Also unclear is what the cost of a water system change would cost overall.
“The study by Jacobs Engineering will answer this,” said Stevenson, referring to a study commissioned by the City Council last fall. The purpose of the study was to determine the cost and feasibility of implementing a GAC system.
According to the Jacobs report, which can be found at both the websites of the city and BPW, it would cost the BPW just under $2 million to retrofit GAC into the existing filters, which would require MDNR regulatory approval in at least two areas, which could make the cheapest of the three options infeasible.
The annual operating cost of the GAC retrofit option is estimated at $439,200.
If GAC filters are used as second stage filters the project cost jumps to between $9.3 million and $10.5 million, depending on how many millions of gallons of water the system will be capable of producing per day.

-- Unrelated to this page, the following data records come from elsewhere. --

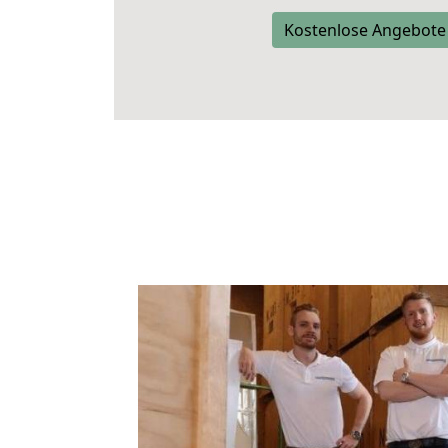
Kostenlose Angebote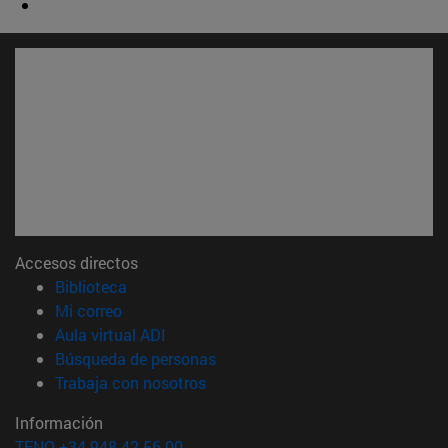
Accesos directos
(abre en nueva ventana)
Biblioteca
(abre en nueva ventana)
Mi correo
(abre en nueva ventana)
Aula virtual ADI
(abre en nueva ventana)
Búsqueda de personas
(abre en nueva ventana)
Trabaja con nosotros
Información
TFNO +34 948 42 56 00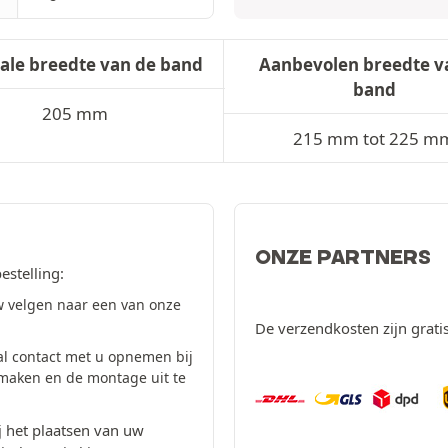
ale breedte van de band
Aanbevolen breedte v
band
205 mm
215 mm tot 225 m
ONZE PARTNERS
estelling:
 velgen naar een van onze
De verzendkosten zijn grati
al contact met u opnemen bij
 maken en de montage uit te
 het plaatsen van uw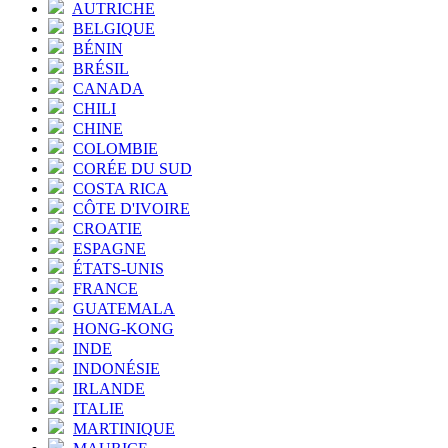
AUTRICHE
BELGIQUE
BÉNIN
BRÉSIL
CANADA
CHILI
CHINE
COLOMBIE
CORÉE DU SUD
COSTA RICA
CÔTE D'IVOIRE
CROATIE
ESPAGNE
ÉTATS-UNIS
FRANCE
GUATEMALA
HONG-KONG
INDE
INDONÉSIE
IRLANDE
ITALIE
MARTINIQUE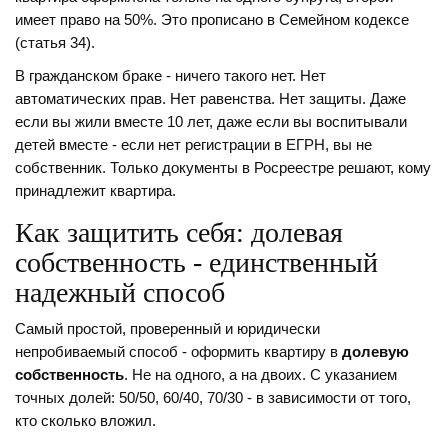
имеет право на 50%. Это прописано в Семейном кодексе
(статья 34).
В гражданском браке - ничего такого нет. Нет
автоматических прав. Нет равенства. Нет защиты. Даже
если вы жили вместе 10 лет, даже если вы воспитывали
детей вместе - если нет регистрации в ЕГРН, вы не
собственник. Только документы в Росреестре решают, кому
принадлежит квартира.
Как защитить себя: долевая
собственность - единственный
надежный способ
Самый простой, проверенный и юридически
непробиваемый способ - оформить квартиру в
долевую
собственность
. Не на одного, а на двоих. С указанием
точных долей: 50/50, 60/40, 70/30 - в зависимости от того,
кто сколько вложил.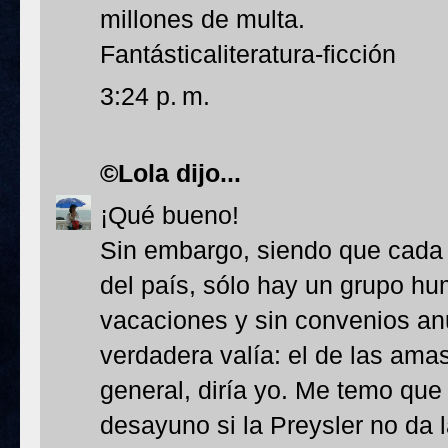
millones de multa.
Fantásticaliteratura-ficción
3:24 p. m.
©Lola
dijo...
¡Qué bueno!
Sin embargo, siendo que cada c
del país, sólo hay un grupo hum
vacaciones y sin convenios an
verdadera valía: el de las ama
general, diría yo. Me temo que
desayuno si la Preysler no da 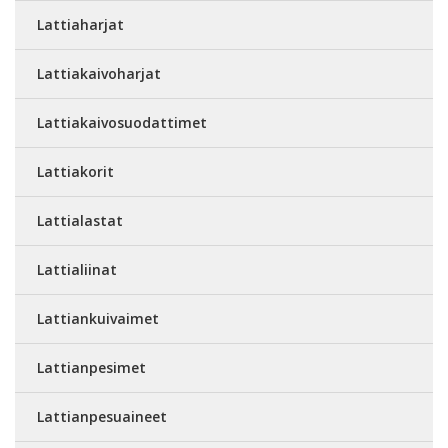
Lattiaharjat
Lattiakaivoharjat
Lattiakaivosuodattimet
Lattiakorit
Lattialastat
Lattialiinat
Lattiankuivaimet
Lattianpesimet
Lattianpesuaineet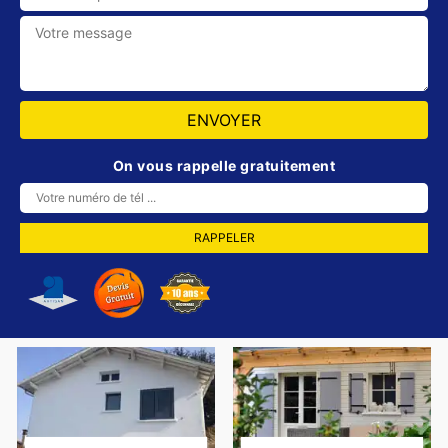
On vous rappelle gratuitement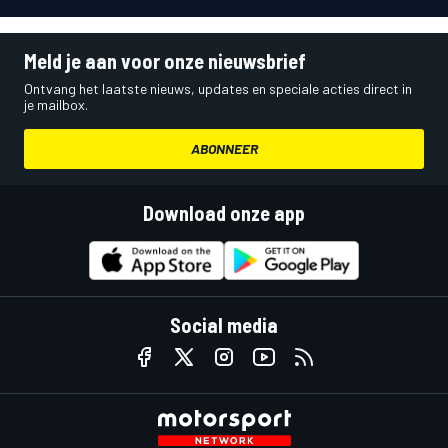
Meld je aan voor onze nieuwsbrief
Ontvang het laatste nieuws, updates en speciale acties direct in
je mailbox.
ABONNEER
Download onze app
Social media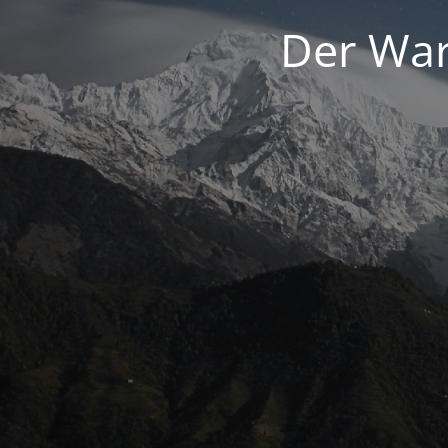
Der War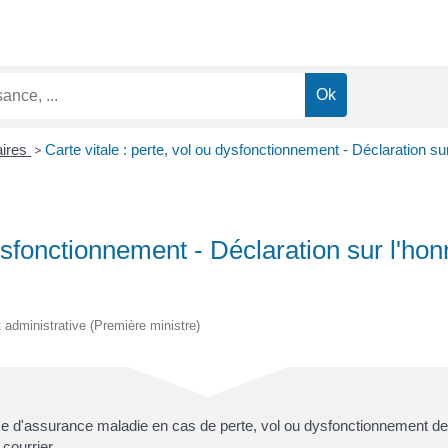
aires
>
Carte vitale : perte, vol ou dysfonctionnement - Déclaration su
dysfonctionnement - Déclaration sur l'ho
et administrative (Première ministre)
se d'assurance maladie en cas de perte, vol ou dysfonctionnement de 
courrier.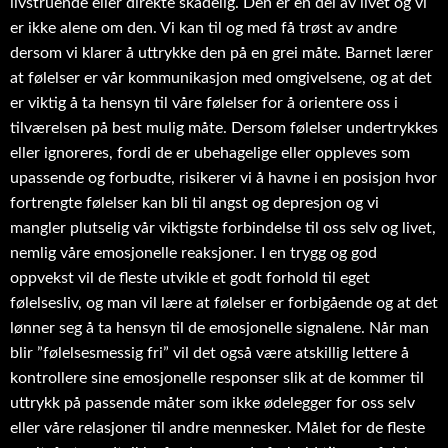
livstruende eller direkte skadelig. Den er en del av livet og vi
er ikke alene om den. Vi kan til og med få trøst av andre
dersom vi klarer å uttrykke den på en grei måte. Barnet lærer
at følelser er vår kommunikasjon med omgivelsene, og at det
er viktig å ta hensyn til våre følelser for å orientere oss i
tilværelsen på best mulig måte. Dersom følelser undertrykkes
eller ignoreres, fordi de er ubehagelige eller oppleves som
upassende og forbudte, risikerer vi å havne i en posisjon hvor
fortrengte følelser kan bli til angst og depresjon og vi
mangler plutselig vår viktigste forbindelse til oss selv og livet,
nemlig våre emosjonelle reaksjoner. I en trygg og god
oppvekst vil de fleste utvikle et godt forhold til eget
følelsesliv, og man vil lære at følelser er forbigående og at det
lønner seg å ta hensyn til de emosjonelle signalene. Når man
blir ”følelsesmessig fri” vil det også være atskillig lettere å
kontrollere sine emosjonelle responser slik at de kommer til
uttrykk på passende måter som ikke ødelegger for oss selv
eller våre relasjoner til andre mennesker. Målet for de fleste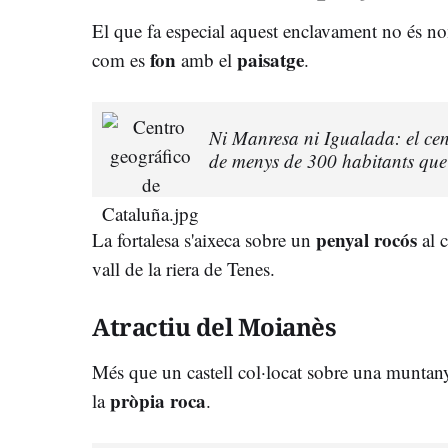
El que fa especial aquest enclavament no és no
fon
paisatge
com es
amb el
.
Ni Manresa ni Igualada: el cen
de menys de 300 habitants que 
penyal
rocós
La fortalesa s'aixeca sobre un
al 
vall de la riera de Tenes.
Atractiu del Moianès
Més que un castell col·locat sobre una munta
pròpia
roca
la
.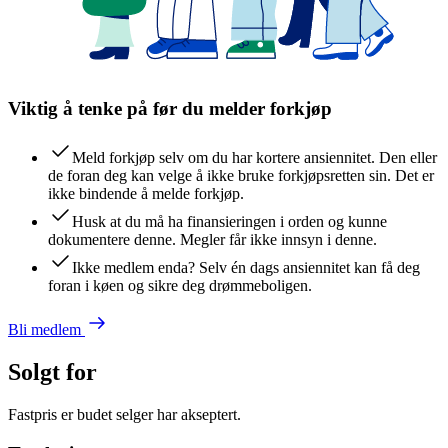
Viktig å tenke på før du melder forkjøp
Meld forkjøp selv om du har kortere ansiennitet. Den eller
de foran deg kan velge å ikke bruke forkjøpsretten sin. Det er
ikke bindende å melde forkjøp.
Husk at du må ha finansieringen i orden og kunne
dokumentere denne. Megler får ikke innsyn i denne.
Ikke medlem enda? Selv én dags ansiennitet kan få deg
foran i køen og sikre deg drømmeboligen.
Bli medlem
Solgt for
Fastpris er budet selger har akseptert.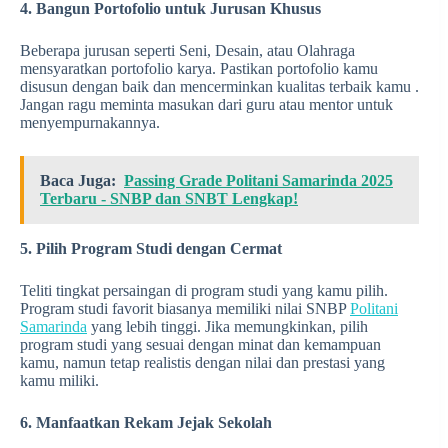
4. Bangun Portofolio untuk Jurusan Khusus
Beberapa jurusan seperti Seni, Desain, atau Olahraga
mensyaratkan portofolio karya. Pastikan portofolio kamu
disusun dengan baik dan mencerminkan kualitas terbaik kamu .
Jangan ragu meminta masukan dari guru atau mentor untuk
menyempurnakannya.
Baca Juga:
Passing Grade Politani Samarinda 2025
Terbaru - SNBP dan SNBT Lengkap!
5. Pilih Program Studi dengan Cermat
Teliti tingkat persaingan di program studi yang kamu pilih.
Program studi favorit biasanya memiliki nilai SNBP
Politani
Samarinda
yang lebih tinggi. Jika memungkinkan, pilih
program studi yang sesuai dengan minat dan kemampuan
kamu, namun tetap realistis dengan nilai dan prestasi yang
kamu miliki.
6. Manfaatkan Rekam Jejak Sekolah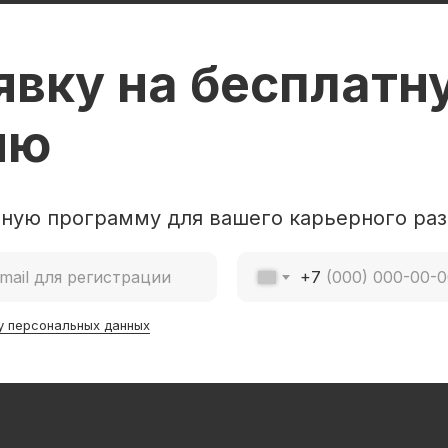
явку на бесплатн
ию
ную программу для вашего карьерного раз
+7
у персональных данных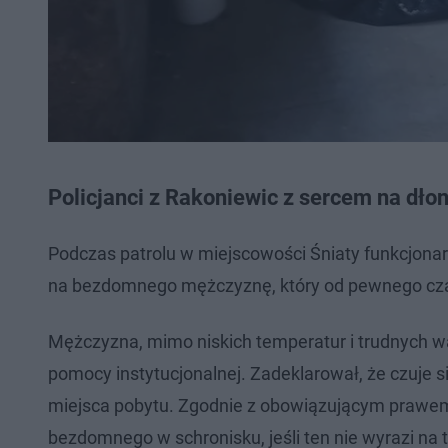
Policjanci z Rakoniewic z sercem na d
Podczas patrolu w miejscowości Śniaty funkcjonari
na bezdomnego mężczyznę, który od pewnego cza
Mężczyzna, mimo niskich temperatur i trudnych 
pomocy instytucjonalnej. Zadeklarował, że czuje
miejsca pobytu. Zgodnie z obowiązującym prawem
bezdomnego w schronisku, jeśli ten nie wyrazi na 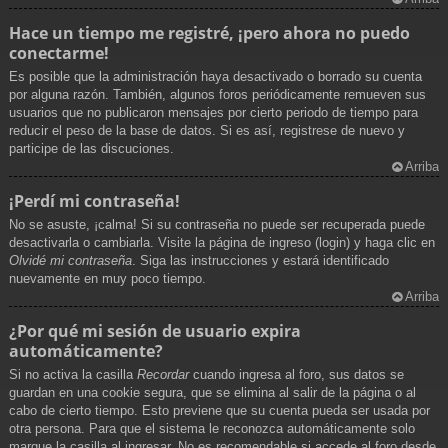
Hace un tiempo me registré, ¡pero ahora no puedo
conectarme!
Es posible que la administración haya desactivado o borrado su cuenta
por alguna razón. También, algunos foros periódicamente remueven sus
usuarios que no publicaron mensajes por cierto periodo de tiempo para
reducir el peso de la base de datos. Si es así, registrese de nuevo y
participe de las discuciones.
Arriba
¡Perdí mi contraseña!
No se asuste, ¡calma! Si su contraseña no puede ser recuperada puede
desactivarla o cambiarla. Visite la página de ingreso (login) y haga clic en
Olvidé mi contraseña
. Siga las instrucciones y estará identificado
nuevamente en muy poco tiempo.
Arriba
¿Por qué mi sesión de usuario expira
automáticamente?
Si no activa la casilla
Recordar
cuando ingresa al foro, sus datos se
guardan en una cookie segura, que se elimina al salir de la página o al
cabo de cierto tiempo. Esto previene que su cuenta pueda ser usada por
otra persona. Para que el sistema le reconozca automáticamente solo
marque la casilla al ingresar. No es recomendable si accede al foro desde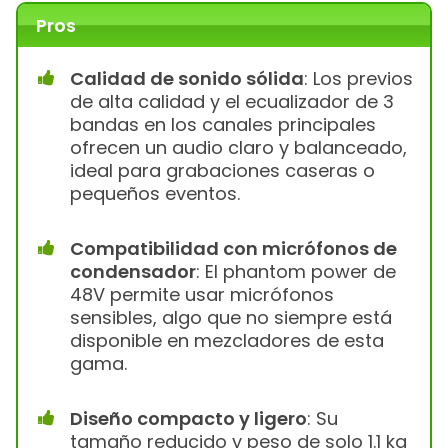
Pros
Calidad de sonido sólida
: Los previos
de alta calidad y el ecualizador de 3
bandas en los canales principales
ofrecen un audio claro y balanceado,
ideal para grabaciones caseras o
pequeños eventos.
Compatibilidad con micrófonos de
condensador
: El phantom power de
48V permite usar micrófonos
sensibles, algo que no siempre está
disponible en mezcladores de esta
gama.
Diseño compacto y ligero
: Su
tamaño reducido y peso de solo 1.1 kg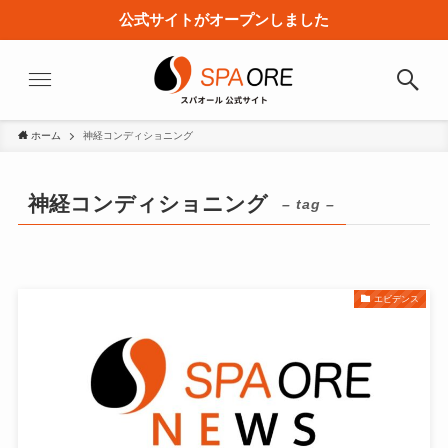
公式サイトがオープンしました
ホーム
神経コンディショニング
神経コンディショニング
– tag –
エビデンス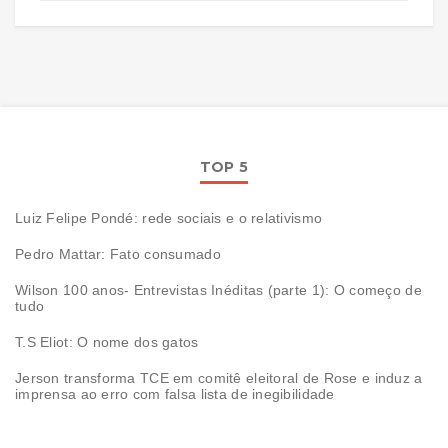
TOP 5
Luiz Felipe Pondé: rede sociais e o relativismo
Pedro Mattar: Fato consumado
Wilson 100 anos- Entrevistas Inéditas (parte 1): O começo de
tudo
T.S Eliot: O nome dos gatos
Jerson transforma TCE em comitê eleitoral de Rose e induz a
imprensa ao erro com falsa lista de inegibilidade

The annual operating costs of these two options would range from $341,000 and $426,000.
Depending on which GAC system is employed, the study estimates the monthly increase to a customer using 5,000 gallons a month would range from $3.96 to $7.72.
Jacobs notes that the projected rate increases do not include the costs for improvements to the distribution system that will be necessary.
Representatives of Jacobs Engineering will present the results of the study at the Roland Fine Arts Center, on the campus of Hannibal-LaGrange University, at 5:30 p.m. Wednesday, March 22.